There are countless such examples, and if what we just heard from the parliamentary secretary were true, that all of this great work is happening and that it is functioning, then Huseyin Celil, who has been unlawfully detained in the PRC since 2006, would not be there; he would be safely in Canada as a Canadian citizen and would be allowed here with his family members and with his kids. Huseyin Celil has been in prison, like I said, since 2006. He was renditioned as a Canadian citizen out of Uzbekistan to the PRC and was falsely accused of a number of charges.
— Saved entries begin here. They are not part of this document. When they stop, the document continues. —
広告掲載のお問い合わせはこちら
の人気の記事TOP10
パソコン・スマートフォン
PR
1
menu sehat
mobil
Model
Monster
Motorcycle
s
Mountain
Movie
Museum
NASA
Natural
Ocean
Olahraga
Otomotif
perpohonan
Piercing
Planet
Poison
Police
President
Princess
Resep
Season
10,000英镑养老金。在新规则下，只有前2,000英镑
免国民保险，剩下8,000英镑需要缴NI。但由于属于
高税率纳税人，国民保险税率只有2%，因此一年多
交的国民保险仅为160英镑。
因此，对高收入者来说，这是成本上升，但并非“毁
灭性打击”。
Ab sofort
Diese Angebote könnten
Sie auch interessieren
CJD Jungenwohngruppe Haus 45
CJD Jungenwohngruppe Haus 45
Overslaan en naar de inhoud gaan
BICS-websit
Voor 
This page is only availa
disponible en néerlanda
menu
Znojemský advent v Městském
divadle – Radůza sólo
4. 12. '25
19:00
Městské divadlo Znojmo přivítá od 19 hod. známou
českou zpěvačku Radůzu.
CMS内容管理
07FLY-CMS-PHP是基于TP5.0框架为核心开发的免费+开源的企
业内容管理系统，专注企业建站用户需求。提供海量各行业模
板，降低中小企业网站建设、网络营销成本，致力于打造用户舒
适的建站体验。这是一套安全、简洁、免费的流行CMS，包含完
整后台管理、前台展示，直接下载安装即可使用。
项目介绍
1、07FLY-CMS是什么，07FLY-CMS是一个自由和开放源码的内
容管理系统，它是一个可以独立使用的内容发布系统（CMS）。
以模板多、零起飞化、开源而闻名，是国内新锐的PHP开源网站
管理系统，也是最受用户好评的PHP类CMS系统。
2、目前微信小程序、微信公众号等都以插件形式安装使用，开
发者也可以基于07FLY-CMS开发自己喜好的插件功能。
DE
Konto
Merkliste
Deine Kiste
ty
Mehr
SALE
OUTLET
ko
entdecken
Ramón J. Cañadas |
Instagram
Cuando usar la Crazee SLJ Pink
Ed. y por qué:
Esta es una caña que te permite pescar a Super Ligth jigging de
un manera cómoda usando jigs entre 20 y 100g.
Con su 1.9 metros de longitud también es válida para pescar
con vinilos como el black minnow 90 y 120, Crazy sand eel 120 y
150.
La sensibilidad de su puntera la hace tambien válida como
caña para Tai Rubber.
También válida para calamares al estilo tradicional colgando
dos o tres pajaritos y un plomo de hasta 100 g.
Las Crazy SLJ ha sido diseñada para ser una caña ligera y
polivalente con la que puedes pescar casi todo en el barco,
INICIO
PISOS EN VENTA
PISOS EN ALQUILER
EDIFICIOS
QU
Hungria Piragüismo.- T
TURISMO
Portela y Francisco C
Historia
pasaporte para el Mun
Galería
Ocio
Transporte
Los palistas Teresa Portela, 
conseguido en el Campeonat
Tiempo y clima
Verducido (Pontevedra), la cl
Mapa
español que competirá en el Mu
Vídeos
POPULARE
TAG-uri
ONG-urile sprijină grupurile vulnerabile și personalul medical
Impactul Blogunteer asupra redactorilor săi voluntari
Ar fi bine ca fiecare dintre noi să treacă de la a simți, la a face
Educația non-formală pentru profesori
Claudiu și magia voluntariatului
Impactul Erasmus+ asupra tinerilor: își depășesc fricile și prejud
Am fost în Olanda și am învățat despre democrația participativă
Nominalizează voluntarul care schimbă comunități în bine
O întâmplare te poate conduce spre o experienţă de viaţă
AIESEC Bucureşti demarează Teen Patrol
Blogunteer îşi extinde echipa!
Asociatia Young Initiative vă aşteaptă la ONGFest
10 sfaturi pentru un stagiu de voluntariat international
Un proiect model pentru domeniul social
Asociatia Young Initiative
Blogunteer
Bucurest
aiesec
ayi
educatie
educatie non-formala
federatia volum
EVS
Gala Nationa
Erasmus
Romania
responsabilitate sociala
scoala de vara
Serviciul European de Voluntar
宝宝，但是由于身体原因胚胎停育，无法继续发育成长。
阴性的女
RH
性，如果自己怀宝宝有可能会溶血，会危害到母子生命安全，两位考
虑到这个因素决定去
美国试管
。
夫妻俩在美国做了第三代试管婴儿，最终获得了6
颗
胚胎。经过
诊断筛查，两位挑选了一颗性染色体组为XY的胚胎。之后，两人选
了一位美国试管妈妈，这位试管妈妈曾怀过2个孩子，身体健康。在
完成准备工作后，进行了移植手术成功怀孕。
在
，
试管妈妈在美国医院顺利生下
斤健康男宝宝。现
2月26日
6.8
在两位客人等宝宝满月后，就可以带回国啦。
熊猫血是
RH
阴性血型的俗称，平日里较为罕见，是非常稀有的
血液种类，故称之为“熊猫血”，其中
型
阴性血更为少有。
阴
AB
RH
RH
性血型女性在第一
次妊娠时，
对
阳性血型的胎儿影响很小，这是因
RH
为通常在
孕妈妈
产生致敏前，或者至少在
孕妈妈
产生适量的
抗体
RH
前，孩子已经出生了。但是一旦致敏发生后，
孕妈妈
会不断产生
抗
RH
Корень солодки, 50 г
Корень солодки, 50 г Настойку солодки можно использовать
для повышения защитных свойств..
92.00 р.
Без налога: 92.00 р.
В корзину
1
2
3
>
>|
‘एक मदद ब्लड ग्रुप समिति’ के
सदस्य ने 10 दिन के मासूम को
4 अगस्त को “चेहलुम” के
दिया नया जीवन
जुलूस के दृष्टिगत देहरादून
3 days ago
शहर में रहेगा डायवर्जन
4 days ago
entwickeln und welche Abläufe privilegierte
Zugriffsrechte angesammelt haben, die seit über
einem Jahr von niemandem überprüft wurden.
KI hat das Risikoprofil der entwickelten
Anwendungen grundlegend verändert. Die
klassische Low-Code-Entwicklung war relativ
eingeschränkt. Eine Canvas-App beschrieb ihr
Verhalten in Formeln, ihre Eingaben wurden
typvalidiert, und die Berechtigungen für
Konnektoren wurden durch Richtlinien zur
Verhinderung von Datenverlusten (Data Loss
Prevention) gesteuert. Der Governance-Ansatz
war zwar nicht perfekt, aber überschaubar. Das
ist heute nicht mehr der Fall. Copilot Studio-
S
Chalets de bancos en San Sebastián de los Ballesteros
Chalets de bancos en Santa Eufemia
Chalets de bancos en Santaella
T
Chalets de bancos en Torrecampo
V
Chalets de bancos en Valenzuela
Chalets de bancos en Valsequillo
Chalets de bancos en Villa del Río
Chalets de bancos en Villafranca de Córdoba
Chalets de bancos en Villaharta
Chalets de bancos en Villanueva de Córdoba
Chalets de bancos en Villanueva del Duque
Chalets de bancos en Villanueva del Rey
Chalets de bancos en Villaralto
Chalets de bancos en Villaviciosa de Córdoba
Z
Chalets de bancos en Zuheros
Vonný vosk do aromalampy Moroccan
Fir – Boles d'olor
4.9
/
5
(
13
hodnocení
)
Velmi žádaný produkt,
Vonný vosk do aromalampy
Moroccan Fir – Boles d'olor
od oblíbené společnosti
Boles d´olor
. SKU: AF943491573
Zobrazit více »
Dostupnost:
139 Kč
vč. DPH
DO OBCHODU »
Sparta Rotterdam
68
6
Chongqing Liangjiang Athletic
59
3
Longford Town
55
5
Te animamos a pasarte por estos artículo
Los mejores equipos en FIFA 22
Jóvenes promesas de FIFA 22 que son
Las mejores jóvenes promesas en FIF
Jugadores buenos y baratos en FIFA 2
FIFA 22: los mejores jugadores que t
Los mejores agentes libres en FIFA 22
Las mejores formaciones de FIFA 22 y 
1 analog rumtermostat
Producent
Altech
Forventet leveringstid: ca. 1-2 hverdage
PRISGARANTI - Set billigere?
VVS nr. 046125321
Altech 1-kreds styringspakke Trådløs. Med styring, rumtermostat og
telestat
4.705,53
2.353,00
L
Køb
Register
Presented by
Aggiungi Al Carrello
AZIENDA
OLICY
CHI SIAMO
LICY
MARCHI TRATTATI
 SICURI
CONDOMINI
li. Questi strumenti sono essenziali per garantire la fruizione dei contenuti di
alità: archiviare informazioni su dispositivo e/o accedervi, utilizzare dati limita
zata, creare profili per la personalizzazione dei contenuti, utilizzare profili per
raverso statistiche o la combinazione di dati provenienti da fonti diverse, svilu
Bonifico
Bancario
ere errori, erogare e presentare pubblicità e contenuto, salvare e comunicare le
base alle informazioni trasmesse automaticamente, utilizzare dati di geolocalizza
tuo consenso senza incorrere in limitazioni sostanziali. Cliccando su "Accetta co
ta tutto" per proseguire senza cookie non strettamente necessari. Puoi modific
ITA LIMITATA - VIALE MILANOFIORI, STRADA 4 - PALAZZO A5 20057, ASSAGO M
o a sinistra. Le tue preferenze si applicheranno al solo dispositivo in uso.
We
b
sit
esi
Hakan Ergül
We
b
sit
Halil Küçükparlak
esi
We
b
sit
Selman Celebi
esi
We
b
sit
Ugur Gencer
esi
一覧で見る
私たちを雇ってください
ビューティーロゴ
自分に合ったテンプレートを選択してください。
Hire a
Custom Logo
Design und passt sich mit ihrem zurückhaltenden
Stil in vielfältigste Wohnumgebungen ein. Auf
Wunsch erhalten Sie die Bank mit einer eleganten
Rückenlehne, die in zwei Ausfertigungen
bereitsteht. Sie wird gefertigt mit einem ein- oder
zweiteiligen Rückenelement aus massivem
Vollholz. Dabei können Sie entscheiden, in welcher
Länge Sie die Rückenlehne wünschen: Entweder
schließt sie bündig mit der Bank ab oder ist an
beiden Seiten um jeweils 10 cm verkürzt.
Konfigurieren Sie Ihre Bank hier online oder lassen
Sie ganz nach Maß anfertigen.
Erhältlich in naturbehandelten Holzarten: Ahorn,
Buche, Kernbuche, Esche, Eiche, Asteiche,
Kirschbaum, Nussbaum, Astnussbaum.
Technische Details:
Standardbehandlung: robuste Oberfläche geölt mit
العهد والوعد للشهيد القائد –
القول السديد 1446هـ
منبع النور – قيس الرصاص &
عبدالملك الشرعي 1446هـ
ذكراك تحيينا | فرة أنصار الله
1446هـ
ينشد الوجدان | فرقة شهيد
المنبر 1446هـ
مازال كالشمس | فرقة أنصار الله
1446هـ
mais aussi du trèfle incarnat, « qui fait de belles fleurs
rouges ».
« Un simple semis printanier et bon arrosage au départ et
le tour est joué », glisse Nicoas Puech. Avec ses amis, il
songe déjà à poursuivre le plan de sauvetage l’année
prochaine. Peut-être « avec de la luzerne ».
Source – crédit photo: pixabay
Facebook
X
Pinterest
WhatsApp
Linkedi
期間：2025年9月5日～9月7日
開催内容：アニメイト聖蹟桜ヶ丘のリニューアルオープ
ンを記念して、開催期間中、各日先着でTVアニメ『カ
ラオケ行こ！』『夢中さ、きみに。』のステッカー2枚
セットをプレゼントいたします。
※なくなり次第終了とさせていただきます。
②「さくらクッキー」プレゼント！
I believe that the main benefit of Bill C-353, and I want to thank the member for Thornhill for having tabled such legislation, is that it would be a way to dissuade and to deter organizations. The bill would take what is policy, some regulations, some ideas and some behaviour, by what the parliamentary secretary said, and would put it into legislation and would make it functional and usable in law so that family members would know that this would actually happen.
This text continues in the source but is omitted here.